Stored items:
######

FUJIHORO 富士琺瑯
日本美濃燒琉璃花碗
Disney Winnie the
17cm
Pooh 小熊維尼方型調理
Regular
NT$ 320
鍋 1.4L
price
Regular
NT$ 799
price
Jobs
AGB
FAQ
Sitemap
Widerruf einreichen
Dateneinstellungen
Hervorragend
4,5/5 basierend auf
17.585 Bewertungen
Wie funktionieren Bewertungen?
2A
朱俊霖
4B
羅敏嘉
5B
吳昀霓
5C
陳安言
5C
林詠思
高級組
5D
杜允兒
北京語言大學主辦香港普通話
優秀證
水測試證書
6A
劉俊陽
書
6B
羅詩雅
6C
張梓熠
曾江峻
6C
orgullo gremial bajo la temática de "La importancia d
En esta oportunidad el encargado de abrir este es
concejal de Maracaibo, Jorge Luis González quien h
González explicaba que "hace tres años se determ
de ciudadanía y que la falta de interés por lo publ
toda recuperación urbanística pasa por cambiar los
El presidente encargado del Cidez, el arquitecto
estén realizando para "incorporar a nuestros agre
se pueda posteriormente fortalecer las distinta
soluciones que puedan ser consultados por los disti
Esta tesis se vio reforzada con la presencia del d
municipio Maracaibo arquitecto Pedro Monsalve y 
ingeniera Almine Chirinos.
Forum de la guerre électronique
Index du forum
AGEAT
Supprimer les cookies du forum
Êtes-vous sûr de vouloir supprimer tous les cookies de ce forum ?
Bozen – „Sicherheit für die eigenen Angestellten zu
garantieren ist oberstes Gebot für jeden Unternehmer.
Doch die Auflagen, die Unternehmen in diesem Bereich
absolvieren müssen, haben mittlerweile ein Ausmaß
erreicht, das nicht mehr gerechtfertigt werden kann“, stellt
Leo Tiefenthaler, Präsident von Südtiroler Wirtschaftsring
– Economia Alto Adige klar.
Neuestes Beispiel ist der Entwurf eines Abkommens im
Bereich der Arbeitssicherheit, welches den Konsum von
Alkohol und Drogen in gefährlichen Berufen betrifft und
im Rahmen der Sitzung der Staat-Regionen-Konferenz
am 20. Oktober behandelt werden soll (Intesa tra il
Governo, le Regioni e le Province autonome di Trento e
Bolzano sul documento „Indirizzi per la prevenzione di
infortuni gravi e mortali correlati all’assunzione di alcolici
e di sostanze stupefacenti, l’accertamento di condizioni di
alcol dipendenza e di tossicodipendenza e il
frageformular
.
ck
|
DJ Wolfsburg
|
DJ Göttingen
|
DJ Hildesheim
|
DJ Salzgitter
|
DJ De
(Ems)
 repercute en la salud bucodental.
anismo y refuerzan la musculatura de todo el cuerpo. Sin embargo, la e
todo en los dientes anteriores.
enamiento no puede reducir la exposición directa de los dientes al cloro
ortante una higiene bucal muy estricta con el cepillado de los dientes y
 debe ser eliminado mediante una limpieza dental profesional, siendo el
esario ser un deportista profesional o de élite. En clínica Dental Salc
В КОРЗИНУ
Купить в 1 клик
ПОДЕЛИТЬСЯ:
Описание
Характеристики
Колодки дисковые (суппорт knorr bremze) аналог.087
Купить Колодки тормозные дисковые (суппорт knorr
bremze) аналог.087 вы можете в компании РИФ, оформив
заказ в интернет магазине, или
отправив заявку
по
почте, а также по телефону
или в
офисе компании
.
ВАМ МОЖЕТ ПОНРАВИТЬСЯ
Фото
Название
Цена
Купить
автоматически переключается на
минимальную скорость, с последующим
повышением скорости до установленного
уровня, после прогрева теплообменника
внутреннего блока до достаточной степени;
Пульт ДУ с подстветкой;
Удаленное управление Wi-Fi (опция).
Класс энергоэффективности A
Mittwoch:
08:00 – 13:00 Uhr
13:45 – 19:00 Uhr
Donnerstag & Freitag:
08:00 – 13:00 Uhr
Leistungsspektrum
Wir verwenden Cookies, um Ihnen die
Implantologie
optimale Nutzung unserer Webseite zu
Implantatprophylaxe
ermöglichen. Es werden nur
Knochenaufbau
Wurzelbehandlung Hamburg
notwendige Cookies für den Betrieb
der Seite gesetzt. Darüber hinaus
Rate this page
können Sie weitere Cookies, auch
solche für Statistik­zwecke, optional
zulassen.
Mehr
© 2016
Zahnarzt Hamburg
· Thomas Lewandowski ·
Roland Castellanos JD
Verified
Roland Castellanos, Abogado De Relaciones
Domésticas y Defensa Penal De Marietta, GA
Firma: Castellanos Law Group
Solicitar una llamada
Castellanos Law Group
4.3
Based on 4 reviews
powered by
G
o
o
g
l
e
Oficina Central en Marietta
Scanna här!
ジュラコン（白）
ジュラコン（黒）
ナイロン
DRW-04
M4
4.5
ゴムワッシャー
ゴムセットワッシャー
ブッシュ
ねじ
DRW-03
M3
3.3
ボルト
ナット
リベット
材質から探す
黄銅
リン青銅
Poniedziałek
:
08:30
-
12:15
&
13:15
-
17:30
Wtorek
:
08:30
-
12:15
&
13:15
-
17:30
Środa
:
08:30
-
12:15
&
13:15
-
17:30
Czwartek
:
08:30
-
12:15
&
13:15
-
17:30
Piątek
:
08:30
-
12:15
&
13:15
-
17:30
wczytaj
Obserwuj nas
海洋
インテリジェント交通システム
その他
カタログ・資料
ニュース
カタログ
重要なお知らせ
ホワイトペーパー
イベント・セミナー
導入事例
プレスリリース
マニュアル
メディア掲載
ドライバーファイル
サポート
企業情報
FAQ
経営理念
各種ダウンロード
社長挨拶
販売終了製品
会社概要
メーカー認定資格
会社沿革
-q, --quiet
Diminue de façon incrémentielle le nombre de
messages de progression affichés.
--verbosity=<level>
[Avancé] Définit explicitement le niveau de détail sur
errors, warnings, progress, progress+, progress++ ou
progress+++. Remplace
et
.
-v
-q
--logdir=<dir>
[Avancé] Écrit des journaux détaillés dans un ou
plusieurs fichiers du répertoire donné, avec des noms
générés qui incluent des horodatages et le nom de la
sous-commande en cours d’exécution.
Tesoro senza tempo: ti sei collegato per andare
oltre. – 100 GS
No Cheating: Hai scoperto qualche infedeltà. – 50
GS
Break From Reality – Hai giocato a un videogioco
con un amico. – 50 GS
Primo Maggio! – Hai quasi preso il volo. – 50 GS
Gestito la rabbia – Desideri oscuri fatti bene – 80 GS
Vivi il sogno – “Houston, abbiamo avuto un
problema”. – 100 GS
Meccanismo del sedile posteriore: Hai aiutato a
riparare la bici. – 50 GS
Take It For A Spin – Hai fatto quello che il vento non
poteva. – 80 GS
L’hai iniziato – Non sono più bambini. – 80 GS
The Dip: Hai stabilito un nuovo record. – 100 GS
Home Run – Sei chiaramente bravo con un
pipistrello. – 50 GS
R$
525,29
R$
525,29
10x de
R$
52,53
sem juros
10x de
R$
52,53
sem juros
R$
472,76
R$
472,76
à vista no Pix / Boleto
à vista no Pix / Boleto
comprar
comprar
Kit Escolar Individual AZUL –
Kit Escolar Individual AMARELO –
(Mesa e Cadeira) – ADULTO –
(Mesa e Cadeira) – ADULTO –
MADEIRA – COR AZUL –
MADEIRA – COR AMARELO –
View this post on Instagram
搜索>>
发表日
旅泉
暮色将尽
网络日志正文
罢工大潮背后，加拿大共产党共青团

######

## What to produce
Reproduce every record above exactly as it appears.

## Answer to this task
FUJIHORO 富士琺瑯
日本美濃燒琉璃花碗
Disney Winnie the
17cm
Pooh 小熊維尼方型調理
Regular
NT$ 320
鍋 1.4L
price
Regular
NT$ 799
price
Jobs
AGB
FAQ
Sitemap
Widerruf einreichen
Dateneinstellungen
Hervorragend
4,5/5 basierend auf
17.585 Bewertungen
Wie funktionieren Bewertungen?
2A
朱俊霖
4B
羅敏嘉
5B
吳昀霓
5C
陳安言
5C
林詠思
高級組
5D
杜允兒
北京語言大學主辦香港普通話
優秀證
水測試證書
6A
劉俊陽
書
6B
羅詩雅
6C
張梓熠
曾江峻
6C
orgullo gremial bajo la temática de "La importancia d
En esta oportunidad el encargado de abrir este es
concejal de Maracaibo, Jorge Luis González quien h
González explicaba que "hace tres años se determ
de ciudadanía y que la falta de interés por lo publ
toda recuperación urbanística pasa por cambiar los
El presidente encargado del Cidez, el arquitecto
estén realizando para "incorporar a nuestros agre
se pueda posteriormente fortalecer las distinta
soluciones que puedan ser consultados por los disti
Esta tesis se vio reforzada con la presencia del d
municipio Maracaibo arquitecto Pedro Monsalve y 
ingeniera Almine Chirinos.
Forum de la guerre électronique
Index du forum
AGEAT
Supprimer les cookies du forum
Êtes-vous sûr de vouloir supprimer tous les cookies de ce forum ?
Bozen – „Sicherheit für die eigenen Angestellten zu
garantieren ist oberstes Gebot für jeden Unternehmer.
Doch die Auflagen, die Unternehmen in diesem Bereich
absolvieren müssen, haben mittlerweile ein Ausmaß
erreicht, das nicht mehr gerechtfertigt werden kann“, stellt
Leo Tiefenthaler, Präsident von Südtiroler Wirtschaftsring
– Economia Alto Adige klar.
Neuestes Beispiel ist der Entwurf eines Abkommens im
Bereich der Arbeitssicherheit, welches den Konsum von
Alkohol und Drogen in gefährlichen Berufen betrifft und
im Rahmen der Sitzung der Staat-Regionen-Konferenz
am 20. Oktober behandelt werden soll (Intesa tra il
Governo, le Regioni e le Province autonome di Trento e
Bolzano sul documento „Indirizzi per la prevenzione di
infortuni gravi e mortali correlati all’assunzione di alcolici
e di sostanze stupefacenti, l’accertamento di condizioni di
alcol dipendenza e di tossicodipendenza e il
frageformular
.
ck
|
DJ Wolfsburg
|
DJ Göttingen
|
DJ Hildesheim
|
DJ Salzgitter
|
DJ De
(Ems)
 repercute en la salud bucodental.
anismo y refuerzan la musculatura de todo el cuerpo. Sin embargo, la e
todo en los dientes anteriores.
enamiento no puede reducir la exposición directa de los dientes al cloro
ortante una higiene bucal muy estricta con el cepillado de los dientes y
 debe ser eliminado mediante una limpieza dental profesional, siendo el
esario ser un deportista profesional o de élite. En clínica Dental Salc
В КОРЗИНУ
Купить в 1 клик
ПОДЕЛИТЬСЯ:
Описание
Характеристики
Колодки дисковые (суппорт knorr bremze) аналог.087
Купить Колодки тормозные дисковые (суппорт knorr
bremze) аналог.087 вы можете в компании РИФ, оформив
заказ в интернет магазине, или
отправив заявку
по
почте, а также по телефону
или в
офисе компании
.
ВАМ МОЖЕТ ПОНРАВИТЬСЯ
Фото
Название
Цена
Купить
автоматически переключается на
минимальную скорость, с последующим
повышением скорости до установленного
уровня, после прогрева теплообменника
внутреннего блока до достаточной степени;
Пульт ДУ с подстветкой;
Удаленное управление Wi-Fi (опция).
Класс энергоэффективности A
Mittwoch:
08:00 – 13:00 Uhr
13:45 – 19:00 Uhr
Donnerstag & Freitag:
08:00 – 13:00 Uhr
Leistungsspektrum
Wir verwenden Cookies, um Ihnen die
Implantologie
optimale Nutzung unserer Webseite zu
Implantatprophylaxe
ermöglichen. Es werden nur
Knochenaufbau
Wurzelbehandlung Hamburg
notwendige Cookies für den Betrieb
der Seite gesetzt. Darüber hinaus
Rate this page
können Sie weitere Cookies, auch
solche für Statistik­zwecke, optional
zulassen.
Mehr
© 2016
Zahnarzt Hamburg
· Thomas Lewandowski ·
Roland Castellanos JD
Verified
Roland Castellanos, Abogado De Relaciones
Domésticas y Defensa Penal De Marietta, GA
Firma: Castellanos Law Group
Solicitar una llamada
Castellanos Law Group
4.3
Based on 4 reviews
powered by
G
o
o
g
l
e
Oficina Central en Marietta
Scanna här!
ジュラコン（白）
ジュラコン（黒）
ナイロン
DRW-04
M4
4.5
ゴムワッシャー
ゴムセットワッシャー
ブッシュ
ねじ
DRW-03
M3
3.3
ボルト
ナット
リベット
材質から探す
黄銅
リン青銅
Poniedziałek
:
08:30
-
12:15
&
13:15
-
17:30
Wtorek
:
08:30
-
12:15
&
13:15
-
17:30
Środa
:
08:30
-
12:15
&
13:15
-
17:30
Czwartek
:
08:30
-
12:15
&
13:15
-
17:30
Piątek
:
08:30
-
12:15
&
13:15
-
17:30
wczytaj
Obserwuj nas
海洋
インテリジェント交通システム
その他
カタログ・資料
ニュース
カタログ
重要なお知らせ
ホワイトペーパー
イベント・セミナー
導入事例
プレスリリース
マニュアル
メディア掲載
ドライバーファイル
サポート
企業情報
FAQ
経営理念
各種ダウンロード
社長挨拶
販売終了製品
会社概要
メーカー認定資格
会社沿革
-q, --quiet
Diminue de façon incrémentielle le nombre de
messages de progression affichés.
--verbosity=<level>
[Avancé] Définit explicitement le niveau de détail sur
errors, warnings, progress, progress+, progress++ ou
progress+++. Remplace
et
.
-v
-q
--logdir=<dir>
[Avancé] Écrit des journaux détaillés dans un ou
plusieurs fichiers du répertoire donné, avec des noms
générés qui incluent des horodatages et le nom de la
sous-commande en cours d’exécution.
Tesoro senza tempo: ti sei collegato per andare
oltre. – 100 GS
No Cheating: Hai scoperto qualche infedeltà. – 50
GS
Break From Reality – Hai giocato a un videogioco
con un amico. – 50 GS
Primo Maggio! – Hai quasi preso il volo. – 50 GS
Gestito la rabbia – Desideri oscuri fatti bene – 80 GS
Vivi il sogno – “Houston, abbiamo avuto un
problema”. – 100 GS
Meccanismo del sedile posteriore: Hai aiutato a
riparare la bici. – 50 GS
Take It For A Spin – Hai fatto quello che il vento non
poteva. – 80 GS
L’hai iniziato – Non sono più bambini. – 80 GS
The Dip: Hai stabilito un nuovo record. – 100 GS
Home Run – Sei chiaramente bravo con un
pipistrello. – 50 GS
R$
525,29
R$
525,29
10x de
R$
52,53
sem juros
10x de
R$
52,53
sem juros
R$
472,76
R$
472,76
à vista no Pix / Boleto
à vista no Pix / Boleto
comprar
comprar
Kit Escolar Individual AZUL –
Kit Escolar Individual AMARELO –
(Mesa e Cadeira) – ADULTO –
(Mesa e Cadeira) – ADULTO –
MADEIRA – COR AZUL –
MADEIRA – COR AMARELO –
View this post on Instagram
搜索>>
发表日
旅泉
暮色将尽
网络日志正文
罢工大潮背后，加拿大共产党共青团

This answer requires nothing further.